Unnamed: 0,polarity,processed_tweets
0,0,"[switchfoot, httptwitpiccom, 2y1zl, awww, that..."
1,0,"[upset, cant, update, facebook, texting, might..."
2,0,"[kenichan, dived, many, time, ball, managed, s..."
3,0,"[whole, body, feel, itchy, like, fire]"
4,0,"[nationwideclass, behaving, im, mad, cant, see]"


In [3]:
from sklearn.model_selection import train_test_split

In [4]:
train_sample = train_tweets.sample(n=25000, random_state = 42)
train_sample.polarity.value_counts()

4    12529
0    12471
Name: polarity, dtype: int64

In [5]:
X_train, X_test, y_train, y_test = train_test_split(train_sample['processed_tweets'], 
                                                    train_sample['polarity'], 
                                                    test_size=.20, 
                                                    random_state=1)

In [6]:
all_words_list = [item for sublist in X_train for item in sublist]

In [7]:
total_vocab = set(all_words_list)

In [8]:
print(len(all_words_list))
len(total_vocab)

154984


31349

# Initial TF-IDF Vectorization

In [32]:
vectorizer = TfidfVectorizer()

In [33]:
train_tweet_list = X_train.apply(('').join)
test_tweet_list = X_test.apply(('').join)

In [34]:
tfidf_train = vectorizer.fit_transform(train_tweet_list)
tfidf_test = vectorizer.transform(test_tweet_list)

In [28]:
tfidf_train.shape

(20000, 20269)

# Naive Bayes

In [13]:
nb_classifier = MultinomialNB()
# rf_classifier = RandomForestClassifier(n_estimators=5)

In [14]:
nb_classifier.fit(tfidf_train, y_train)
nb_train_preds = nb_classifier.predict(tfidf_train)
nb_test_preds = nb_classifier.predict(tfidf_test)

In [15]:
nb_train_score = accuracy_score(y_train, nb_train_preds)
nb_test_score = accuracy_score(y_test, nb_test_preds)
print("Multinomial Naive Bayes")
print("Training Accuracy: {:.4} \t\t Testing Accuracy: {:.4}".format(nb_train_score, nb_test_score))

Multinomial Naive Bayes
Training Accuracy: 0.9993 		 Testing Accuracy: 0.4968


# Logistic Regression

In [48]:
from sklearn.linear_model import LogisticRegression

solvers = ['sag','saga','lbfgs']
C = [.001, .01, .1, 1, 10, 100,1000]

for solver in solvers:
    for c in C:
        lr_classifier = LogisticRegression(verbose=0, solver=solver,C=c, random_state=0)
        lr_model = lr_classifier.fit(tfidf_train, y_train)
    
        lr_train_score = lr_model.score(tfidf_train, y_train)
        lr_test_score = lr_model.score(tfidf_test, y_test)
    
        print(f"Logistic Regression with {solver} Solver and C={c}")
        print("Training Accuracy: {:.4} \t\t Testing Accuracy: {:.4}\n".format(lr_train_score, lr_test_score))

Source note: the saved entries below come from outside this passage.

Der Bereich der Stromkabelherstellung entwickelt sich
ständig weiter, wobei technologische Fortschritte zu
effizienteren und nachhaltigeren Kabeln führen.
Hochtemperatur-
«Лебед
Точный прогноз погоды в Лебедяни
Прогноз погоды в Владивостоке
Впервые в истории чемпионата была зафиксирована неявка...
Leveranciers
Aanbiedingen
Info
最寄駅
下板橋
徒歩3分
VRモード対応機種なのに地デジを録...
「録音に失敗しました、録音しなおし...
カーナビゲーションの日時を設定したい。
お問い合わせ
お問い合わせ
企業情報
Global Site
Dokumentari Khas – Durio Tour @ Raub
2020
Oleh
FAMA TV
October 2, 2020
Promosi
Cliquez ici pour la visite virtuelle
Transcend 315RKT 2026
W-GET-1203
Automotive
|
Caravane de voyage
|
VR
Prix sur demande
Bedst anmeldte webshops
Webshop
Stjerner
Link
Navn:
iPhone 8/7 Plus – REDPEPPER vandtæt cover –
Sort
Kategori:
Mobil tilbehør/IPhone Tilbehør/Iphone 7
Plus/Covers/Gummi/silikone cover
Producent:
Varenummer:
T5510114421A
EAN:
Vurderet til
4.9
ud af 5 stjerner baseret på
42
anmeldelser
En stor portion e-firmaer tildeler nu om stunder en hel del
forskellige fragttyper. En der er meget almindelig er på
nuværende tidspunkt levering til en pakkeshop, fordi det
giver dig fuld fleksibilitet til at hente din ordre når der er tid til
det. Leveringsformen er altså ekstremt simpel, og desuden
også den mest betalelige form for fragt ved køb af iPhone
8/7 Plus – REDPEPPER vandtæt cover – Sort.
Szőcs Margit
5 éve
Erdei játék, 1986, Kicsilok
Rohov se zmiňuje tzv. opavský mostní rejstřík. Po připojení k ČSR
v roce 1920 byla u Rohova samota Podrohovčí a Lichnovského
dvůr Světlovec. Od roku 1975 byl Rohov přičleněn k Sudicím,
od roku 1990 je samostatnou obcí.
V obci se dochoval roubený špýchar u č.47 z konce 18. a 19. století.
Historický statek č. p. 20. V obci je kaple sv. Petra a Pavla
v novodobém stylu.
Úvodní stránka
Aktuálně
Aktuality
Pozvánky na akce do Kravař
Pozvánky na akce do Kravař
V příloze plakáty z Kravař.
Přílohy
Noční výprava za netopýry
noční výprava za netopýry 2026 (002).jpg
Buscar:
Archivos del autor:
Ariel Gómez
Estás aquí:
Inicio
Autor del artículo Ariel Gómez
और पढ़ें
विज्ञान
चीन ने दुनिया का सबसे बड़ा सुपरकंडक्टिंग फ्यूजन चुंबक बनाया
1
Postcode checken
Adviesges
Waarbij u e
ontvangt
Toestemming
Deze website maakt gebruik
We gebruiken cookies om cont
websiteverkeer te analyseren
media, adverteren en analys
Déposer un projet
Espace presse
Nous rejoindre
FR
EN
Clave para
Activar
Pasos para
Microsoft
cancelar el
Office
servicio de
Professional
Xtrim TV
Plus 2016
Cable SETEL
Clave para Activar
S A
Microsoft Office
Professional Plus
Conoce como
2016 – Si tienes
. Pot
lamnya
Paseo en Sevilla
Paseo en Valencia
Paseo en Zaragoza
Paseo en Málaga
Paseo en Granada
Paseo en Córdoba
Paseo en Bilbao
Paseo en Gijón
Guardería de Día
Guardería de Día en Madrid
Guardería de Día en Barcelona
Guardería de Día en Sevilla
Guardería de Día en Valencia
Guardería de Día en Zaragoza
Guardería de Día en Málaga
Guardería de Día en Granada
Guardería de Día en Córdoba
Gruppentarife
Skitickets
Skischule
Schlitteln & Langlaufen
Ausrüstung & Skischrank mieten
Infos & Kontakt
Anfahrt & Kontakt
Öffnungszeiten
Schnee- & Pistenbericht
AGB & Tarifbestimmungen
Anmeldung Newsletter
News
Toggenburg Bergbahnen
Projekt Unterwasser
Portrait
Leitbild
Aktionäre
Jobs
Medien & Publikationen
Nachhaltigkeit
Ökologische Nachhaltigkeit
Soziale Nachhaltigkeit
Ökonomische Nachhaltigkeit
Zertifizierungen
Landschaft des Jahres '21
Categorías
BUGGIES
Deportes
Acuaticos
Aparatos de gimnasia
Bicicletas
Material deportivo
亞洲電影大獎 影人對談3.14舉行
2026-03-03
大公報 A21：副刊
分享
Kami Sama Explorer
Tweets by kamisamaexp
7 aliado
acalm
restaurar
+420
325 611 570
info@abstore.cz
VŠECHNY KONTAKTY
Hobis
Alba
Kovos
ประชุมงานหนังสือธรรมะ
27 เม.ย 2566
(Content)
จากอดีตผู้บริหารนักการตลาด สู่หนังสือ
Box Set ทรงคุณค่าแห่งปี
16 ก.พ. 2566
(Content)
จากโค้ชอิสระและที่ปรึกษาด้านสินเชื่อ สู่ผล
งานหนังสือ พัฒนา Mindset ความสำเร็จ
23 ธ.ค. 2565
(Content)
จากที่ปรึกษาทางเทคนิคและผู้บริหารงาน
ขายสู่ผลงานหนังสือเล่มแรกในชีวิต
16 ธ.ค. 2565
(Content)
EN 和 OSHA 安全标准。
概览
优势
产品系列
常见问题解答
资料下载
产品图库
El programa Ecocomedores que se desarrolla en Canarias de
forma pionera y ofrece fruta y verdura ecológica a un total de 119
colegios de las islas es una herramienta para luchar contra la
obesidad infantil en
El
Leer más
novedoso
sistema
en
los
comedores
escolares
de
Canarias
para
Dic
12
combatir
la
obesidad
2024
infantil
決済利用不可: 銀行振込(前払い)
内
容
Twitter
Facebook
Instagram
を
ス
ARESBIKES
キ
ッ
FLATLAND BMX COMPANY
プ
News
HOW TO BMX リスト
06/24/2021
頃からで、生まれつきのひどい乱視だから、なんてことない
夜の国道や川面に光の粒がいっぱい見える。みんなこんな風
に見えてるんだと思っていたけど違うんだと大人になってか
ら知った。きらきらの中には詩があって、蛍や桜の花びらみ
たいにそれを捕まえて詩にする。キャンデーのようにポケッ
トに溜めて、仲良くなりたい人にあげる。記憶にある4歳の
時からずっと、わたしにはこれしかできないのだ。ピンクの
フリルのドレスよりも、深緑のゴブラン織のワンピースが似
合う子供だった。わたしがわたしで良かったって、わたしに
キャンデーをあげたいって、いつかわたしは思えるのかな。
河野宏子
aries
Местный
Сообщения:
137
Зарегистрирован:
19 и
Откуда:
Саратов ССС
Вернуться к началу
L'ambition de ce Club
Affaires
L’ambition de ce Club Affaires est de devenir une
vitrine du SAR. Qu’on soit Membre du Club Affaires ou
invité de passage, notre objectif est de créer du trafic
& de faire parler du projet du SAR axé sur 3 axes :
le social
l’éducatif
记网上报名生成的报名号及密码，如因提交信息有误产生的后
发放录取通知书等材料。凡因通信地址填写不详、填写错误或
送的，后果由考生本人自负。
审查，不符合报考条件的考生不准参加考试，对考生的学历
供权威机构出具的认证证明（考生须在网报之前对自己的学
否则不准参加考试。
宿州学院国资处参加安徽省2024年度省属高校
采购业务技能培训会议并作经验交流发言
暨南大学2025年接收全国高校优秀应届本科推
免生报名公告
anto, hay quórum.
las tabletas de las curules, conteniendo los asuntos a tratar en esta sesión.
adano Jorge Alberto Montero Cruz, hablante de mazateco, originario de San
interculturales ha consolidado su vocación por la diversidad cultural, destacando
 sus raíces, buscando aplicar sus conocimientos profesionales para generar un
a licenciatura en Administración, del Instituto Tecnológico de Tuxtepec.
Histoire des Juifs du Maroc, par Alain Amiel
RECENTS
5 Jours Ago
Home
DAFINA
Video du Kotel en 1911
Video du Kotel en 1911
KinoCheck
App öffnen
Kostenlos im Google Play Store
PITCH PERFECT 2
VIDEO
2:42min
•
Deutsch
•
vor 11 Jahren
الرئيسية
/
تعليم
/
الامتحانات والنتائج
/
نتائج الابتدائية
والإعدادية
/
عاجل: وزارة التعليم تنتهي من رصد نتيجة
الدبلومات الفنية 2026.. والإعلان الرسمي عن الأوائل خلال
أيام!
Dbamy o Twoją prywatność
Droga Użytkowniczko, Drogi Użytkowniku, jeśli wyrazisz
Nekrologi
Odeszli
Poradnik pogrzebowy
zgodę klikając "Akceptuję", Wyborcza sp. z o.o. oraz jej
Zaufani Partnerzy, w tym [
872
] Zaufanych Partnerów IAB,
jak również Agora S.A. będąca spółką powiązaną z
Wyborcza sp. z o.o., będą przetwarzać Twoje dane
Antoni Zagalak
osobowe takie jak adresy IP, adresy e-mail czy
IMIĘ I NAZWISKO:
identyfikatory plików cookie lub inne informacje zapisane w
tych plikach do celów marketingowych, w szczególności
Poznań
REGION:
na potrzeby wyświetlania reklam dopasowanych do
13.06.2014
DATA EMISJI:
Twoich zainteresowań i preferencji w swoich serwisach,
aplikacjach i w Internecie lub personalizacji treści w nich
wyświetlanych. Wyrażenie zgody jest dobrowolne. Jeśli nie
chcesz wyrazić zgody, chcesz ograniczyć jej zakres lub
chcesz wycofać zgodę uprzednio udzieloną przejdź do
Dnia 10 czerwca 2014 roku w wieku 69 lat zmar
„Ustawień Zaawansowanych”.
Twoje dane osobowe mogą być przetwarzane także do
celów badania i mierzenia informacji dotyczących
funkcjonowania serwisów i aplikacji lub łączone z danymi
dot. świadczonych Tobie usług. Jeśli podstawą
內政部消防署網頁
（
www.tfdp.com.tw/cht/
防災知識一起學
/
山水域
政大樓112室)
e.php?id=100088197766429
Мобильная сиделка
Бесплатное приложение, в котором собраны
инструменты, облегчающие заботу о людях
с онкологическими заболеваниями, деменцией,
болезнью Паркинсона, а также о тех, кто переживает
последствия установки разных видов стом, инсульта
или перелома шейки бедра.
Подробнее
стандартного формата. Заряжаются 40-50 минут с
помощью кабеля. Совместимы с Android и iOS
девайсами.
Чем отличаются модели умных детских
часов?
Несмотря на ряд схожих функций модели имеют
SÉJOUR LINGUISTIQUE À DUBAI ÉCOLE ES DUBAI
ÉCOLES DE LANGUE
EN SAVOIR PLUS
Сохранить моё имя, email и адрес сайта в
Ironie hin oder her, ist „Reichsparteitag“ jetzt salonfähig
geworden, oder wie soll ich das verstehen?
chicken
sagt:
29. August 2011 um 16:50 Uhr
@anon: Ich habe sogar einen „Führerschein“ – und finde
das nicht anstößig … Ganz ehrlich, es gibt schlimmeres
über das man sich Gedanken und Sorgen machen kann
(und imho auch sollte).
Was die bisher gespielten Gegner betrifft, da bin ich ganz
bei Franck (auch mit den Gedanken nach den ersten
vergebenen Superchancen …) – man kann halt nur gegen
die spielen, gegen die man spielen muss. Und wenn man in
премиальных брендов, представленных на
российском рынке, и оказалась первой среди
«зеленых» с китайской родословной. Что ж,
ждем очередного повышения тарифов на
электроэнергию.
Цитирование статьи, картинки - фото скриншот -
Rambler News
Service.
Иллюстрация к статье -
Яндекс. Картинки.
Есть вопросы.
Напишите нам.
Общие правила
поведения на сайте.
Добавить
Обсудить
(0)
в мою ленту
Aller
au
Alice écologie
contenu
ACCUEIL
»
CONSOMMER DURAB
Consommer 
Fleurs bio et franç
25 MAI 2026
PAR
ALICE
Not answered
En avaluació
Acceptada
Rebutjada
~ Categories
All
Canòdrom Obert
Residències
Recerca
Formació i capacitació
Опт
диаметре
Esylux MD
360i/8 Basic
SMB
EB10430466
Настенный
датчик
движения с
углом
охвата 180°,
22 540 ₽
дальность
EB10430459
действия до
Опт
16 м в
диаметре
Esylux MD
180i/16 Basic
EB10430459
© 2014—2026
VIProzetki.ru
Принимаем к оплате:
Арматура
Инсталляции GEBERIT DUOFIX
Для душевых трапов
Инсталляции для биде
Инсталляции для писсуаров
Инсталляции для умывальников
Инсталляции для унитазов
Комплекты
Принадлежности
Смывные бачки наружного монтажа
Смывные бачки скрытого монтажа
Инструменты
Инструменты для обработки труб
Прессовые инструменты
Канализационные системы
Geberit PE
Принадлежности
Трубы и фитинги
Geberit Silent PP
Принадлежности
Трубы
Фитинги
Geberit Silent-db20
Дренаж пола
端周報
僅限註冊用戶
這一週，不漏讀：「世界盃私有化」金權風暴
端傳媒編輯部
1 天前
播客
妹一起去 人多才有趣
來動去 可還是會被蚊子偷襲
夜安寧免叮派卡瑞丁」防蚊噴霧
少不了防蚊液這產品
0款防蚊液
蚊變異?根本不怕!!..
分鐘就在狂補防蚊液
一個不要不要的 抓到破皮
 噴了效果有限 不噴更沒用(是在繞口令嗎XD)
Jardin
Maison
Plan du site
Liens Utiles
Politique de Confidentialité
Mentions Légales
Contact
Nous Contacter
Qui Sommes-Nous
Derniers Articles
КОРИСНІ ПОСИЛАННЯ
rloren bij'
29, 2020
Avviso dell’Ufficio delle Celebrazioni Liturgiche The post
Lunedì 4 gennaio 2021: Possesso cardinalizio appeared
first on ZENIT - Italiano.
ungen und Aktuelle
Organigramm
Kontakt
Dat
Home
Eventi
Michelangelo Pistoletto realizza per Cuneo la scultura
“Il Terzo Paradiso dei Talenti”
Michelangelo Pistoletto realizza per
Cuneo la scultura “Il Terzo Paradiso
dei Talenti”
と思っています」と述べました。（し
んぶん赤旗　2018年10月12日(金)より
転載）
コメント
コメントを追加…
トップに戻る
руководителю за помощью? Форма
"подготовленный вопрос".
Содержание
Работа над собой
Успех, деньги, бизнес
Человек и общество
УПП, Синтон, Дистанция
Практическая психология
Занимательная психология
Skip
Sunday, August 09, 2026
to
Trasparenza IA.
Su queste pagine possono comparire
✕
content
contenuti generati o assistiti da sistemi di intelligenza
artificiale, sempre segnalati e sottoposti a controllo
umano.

Logistic Regression with sag Solver and C=0.001
Training Accuracy: 0.5038 		 Testing Accuracy: 0.4968

Logistic Regression with sag Solver and C=0.01
Training Accuracy: 0.9988 		 Testing Accuracy: 0.4968

Logistic Regression with sag Solver and C=0.1
Training Accuracy: 0.9989 		 Testing Accuracy: 0.4968

Logistic Regression with sag Solver and C=1
Training Accuracy: 0.9995 		 Testing Accuracy: 0.5106

Logistic Regression with sag Solver and C=10
Training Accuracy: 0.9995 		 Testing Accuracy: 0.5106





Logistic Regression with sag Solver and C=100
Training Accuracy: 0.9995 		 Testing Accuracy: 0.5106





Logistic Regression with sag Solver and C=1000
Training Accuracy: 0.9995 		 Testing Accuracy: 0.5106

Logistic Regression with saga Solver and C=0.001
Training Accuracy: 0.5036 		 Testing Accuracy: 0.4964

Logistic Regression with saga Solver and C=0.01
Training Accuracy: 0.9988 		 Testing Accuracy: 0.4968

Logistic Regression with saga Solver and C=0.1
Training Accuracy: 0.9989 		 Testing Accuracy: 0.4968

Logistic Regression with saga Solver and C=1
Training Accuracy: 0.9995 		 Testing Accuracy: 0.5106

Logistic Regression with saga Solver and C=10
Training Accuracy: 0.9995 		 Testing Accuracy: 0.5106





Logistic Regression with saga Solver and C=100
Training Accuracy: 0.9995 		 Testing Accuracy: 0.5106





Logistic Regression with saga Solver and C=1000
Training Accuracy: 0.9995 		 Testing Accuracy: 0.5106

Logistic Regression with lbfgs Solver and C=0.001
Training Accuracy: 0.5038 		 Testing Accuracy: 0.4968

Logistic Regression with lbfgs Solver and C=0.01
Training Accuracy: 0.9988 		 Testing Accuracy: 0.4968

Logistic Regression with lbfgs Solver and C=0.1
Training Accuracy: 0.9989 		 Testing Accuracy: 0.4968

Logistic Regression with lbfgs Solver and C=1
Training Accuracy: 0.9995 		 Testing Accuracy: 0.5106

Logistic Regression with lbfgs Solver and C=10
Training Accuracy: 0.9995 		 Testing Accuracy: 0.5106



STOP: TOTAL NO. of ITERATIONS REACHED LIMIT.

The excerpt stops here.